E, como um fiel militante da filosofia da ciência, certamente tratarei de retomar este tema com os meus alunos. Afinal, vale a pena pensar os objetos de nossos estudos a partir dos pensamentos que brotam diretamente dos principais sujeitos da brincadeira do ensino e da aprendizagem. Porém, dirijo-me, aqui, ao espelho: olho-me e reflito: estamos, nós que dizemos ensinar ciências (quaisquer que sejam elas), cultivando em nossos alunos esse espírito aventureiro e desbravador daquele que investiga o mundo? Pensamos que, talvez, a emoção que perpassou as vidas de gente como Tales, Galileu, Darwin ou Einstein não seria revestida dessa dupla visão (e desse duplo sentimento): de que aquilo que é ruim por ser “complicado” também poderá ser, pela mesma razão, valiosíssimo? Será que não seriam justamente estes os ingredientes que deveriam ser introjetados no espírito de quem sonhamos ver estudando, se interessando e se dedicando ao conhecimento?

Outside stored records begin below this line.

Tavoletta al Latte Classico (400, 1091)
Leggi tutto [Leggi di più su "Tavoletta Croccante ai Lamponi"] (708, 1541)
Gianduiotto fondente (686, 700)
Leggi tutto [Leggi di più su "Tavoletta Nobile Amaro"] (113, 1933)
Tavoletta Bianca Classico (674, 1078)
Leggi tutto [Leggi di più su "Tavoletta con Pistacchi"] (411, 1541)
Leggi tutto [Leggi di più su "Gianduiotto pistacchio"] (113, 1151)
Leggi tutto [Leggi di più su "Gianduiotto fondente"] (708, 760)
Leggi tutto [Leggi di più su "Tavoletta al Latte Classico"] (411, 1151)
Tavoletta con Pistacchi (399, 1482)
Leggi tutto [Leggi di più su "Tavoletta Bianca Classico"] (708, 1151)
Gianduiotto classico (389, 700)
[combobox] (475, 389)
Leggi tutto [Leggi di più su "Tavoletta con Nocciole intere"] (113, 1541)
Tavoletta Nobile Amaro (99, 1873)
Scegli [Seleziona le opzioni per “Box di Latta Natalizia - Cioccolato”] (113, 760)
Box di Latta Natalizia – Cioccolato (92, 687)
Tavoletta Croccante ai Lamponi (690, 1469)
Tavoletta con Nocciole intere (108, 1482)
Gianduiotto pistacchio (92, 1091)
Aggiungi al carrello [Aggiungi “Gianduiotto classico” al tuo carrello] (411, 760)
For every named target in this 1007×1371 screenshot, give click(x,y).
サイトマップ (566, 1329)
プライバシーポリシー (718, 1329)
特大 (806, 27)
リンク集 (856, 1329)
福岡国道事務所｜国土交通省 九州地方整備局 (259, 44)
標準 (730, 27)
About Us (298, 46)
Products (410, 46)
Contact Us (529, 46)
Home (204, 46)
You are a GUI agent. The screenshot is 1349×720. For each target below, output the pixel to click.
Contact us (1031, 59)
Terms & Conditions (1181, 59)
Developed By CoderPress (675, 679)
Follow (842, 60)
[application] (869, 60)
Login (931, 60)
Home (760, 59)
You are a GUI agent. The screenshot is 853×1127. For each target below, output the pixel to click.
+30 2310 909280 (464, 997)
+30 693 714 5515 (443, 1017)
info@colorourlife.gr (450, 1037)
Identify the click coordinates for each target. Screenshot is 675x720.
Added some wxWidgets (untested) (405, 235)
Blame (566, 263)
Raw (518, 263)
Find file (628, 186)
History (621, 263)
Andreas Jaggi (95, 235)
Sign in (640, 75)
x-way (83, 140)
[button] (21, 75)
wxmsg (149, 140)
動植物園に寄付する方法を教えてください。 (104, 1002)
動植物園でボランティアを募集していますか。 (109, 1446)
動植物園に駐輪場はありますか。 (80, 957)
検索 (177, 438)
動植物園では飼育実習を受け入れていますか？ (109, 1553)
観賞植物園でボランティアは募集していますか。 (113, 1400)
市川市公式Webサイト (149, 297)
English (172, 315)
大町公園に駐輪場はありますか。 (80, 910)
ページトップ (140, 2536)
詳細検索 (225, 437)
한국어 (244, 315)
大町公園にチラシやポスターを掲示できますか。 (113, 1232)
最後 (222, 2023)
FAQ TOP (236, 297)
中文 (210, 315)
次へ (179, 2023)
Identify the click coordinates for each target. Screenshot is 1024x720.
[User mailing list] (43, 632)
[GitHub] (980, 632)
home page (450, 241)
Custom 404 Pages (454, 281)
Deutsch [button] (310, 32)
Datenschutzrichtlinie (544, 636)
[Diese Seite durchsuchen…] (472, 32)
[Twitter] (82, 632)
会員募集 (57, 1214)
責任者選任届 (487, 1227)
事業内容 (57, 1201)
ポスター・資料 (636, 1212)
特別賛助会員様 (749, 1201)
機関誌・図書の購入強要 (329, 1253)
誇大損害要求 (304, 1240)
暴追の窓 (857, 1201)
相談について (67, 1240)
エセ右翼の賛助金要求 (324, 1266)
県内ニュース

Ao chegar em casa, pensei em minha vida de professor. Tantos anos de dificuldades tentando dar aos meus alunos as tais “motivações” para que sintam gosto pela investigação. Teorias e mais teorias pedagógicas revolucionárias. Psicologia e pedagogia unindo forças para que o aluno enfim “goste de aprender”. Movimentos pedagógicos de laboratório que tentam criar nos estudantes algum interesse por aquilo em que eles, a priori, não veem graça nenhuma. E tudo isso parecendo dar em nada.


Porém, (quem sabe) como dizia Epicuro, na Antiguidade, o segredo não seria simplesmente buscar o prazer em tudo aquilo que se faz? Só que, nesse caso, não se trataria de um prazer postiço, por mais variados que fossem os movimentos para engendrá-lo. Teria de ser algo natural; algo que se pudesse aprender desde cedo, com pais ou mestres. Um caminho certamente diferente deste que vem sendo seguido, hoje em dia, na intenção de se criar prazer onde o mesmo não existe, e que tenta fazer com que os alunos, ludibriados, acabem brincando de aprender e, com isso, consigam tão somente participar “ativamente” das aulas. Seria um prazer que nasceria – sim, por que não? – da dificuldade; de uma certa dor de fundo. De uma angústia humana pelo puro saber. Será isto absurdo?


Na ânsia de encontrar algum rumo para o meu trabalho, decidi observar minhas notas e buscar o verbete “prazer”. E lá estava ele, Nietzsche: com seu texto Vontade de Potência. O filósofo das marteladas parecia também ter participado da minha aula. E, tranquilamente, no aforismo 303 de seu livro, fazia eco das palavras simples de meu aluno, e me acolhia:


Na aspiração para um fim há tanto prazer quanto desprazer; daquela vontade o homem busca a resistência, tem necessidade de algo que se lhe oponha... O desprazer, obstáculo da vontade de potência, é, portanto, um fato normal, o ingrediente normal de todo fenômeno orgânico; o homem não o evita, ao contrário, tem contínua necessidade dele: qualquer vitória, qualquer sentimento de prazer, qualquer acontecimento pressupõe uma resistência vencida (NIETZSCHE, Vontade de potência, 2011, p.388).


Penso se adiantará retomar isto com meus alunos de 12 anos. Ou será que o melhor não seria falar com pais, psicólogos e, principalmente, professores de todas as séries? Estamos mesmo ensinando nossos alunos a investigar o mundo com o arsenal de emoção e vontade que a história registra, e que tal empreitada, sem dúvida, requer?